A combined ratio above 100% denotes an underwriting loss. The collective combined ratio for the entire Lloyd's market was 104.5%, largely because of the natural catastrophes that hit in the second half of 2018.
It emerged in October 2018 that The Standard Club was exiting Lloyd's. According to the syndicate's annual report, the decision to enter run-off followed a "protracted challenge" in getting approval for its 2019 business plan and the "consequent withdrawal of support" from The Standard Club. When it announced its exit from Lloyd's, The Standard Club said overcapacity and weak pricing had made Lloyd's "a challenging environment for it to develop a profitable underwriting business with sufficient scale."
Syndicate 1884 was one of eight syndicates to stop trading at the end of 2018. One that will be exiting the market in 2019 is Norwegian marine insurer Skuld's Syndicate 1897, one of 12 syndicates and special purpose arrangements managed by Asta Managing Agency Ltd., which was the third-worst performing managing agent with a combined ratio of 133.1%.
Syndicate 1897 said in its annual report that it will cease writing business July 1, 2019, and enter voluntary run-off "following the syndicate planning process for 2019 and the continuing difficult market conditions." The Skuld syndicate alone reported a combined ratio of 121.5% for 2018.
Others are cutting back rather than exiting entirely.

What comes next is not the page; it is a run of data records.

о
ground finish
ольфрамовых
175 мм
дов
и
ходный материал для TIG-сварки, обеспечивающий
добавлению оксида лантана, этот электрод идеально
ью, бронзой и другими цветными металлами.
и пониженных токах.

Bermuda-based Hamilton Insurance Group's Hamilton Underwriting Ltd. performed slightly better than Asta after its Syndicate 3334 reported a 2018 combined ratio of 132.6%. The syndicate said in its annual report that it is making a "managed exit" from professional indemnity, which it stopped writing in late 2018, and is also pulling out of the contingency class and business written through Lloyd's China, which it described as "smaller revenue streams."
Syndicate 3334 cut its capacity to £96.2 million and estimated gross written premium to £120 million for 2019, from £120.9 million and £149.5 million, respectively, in 2018.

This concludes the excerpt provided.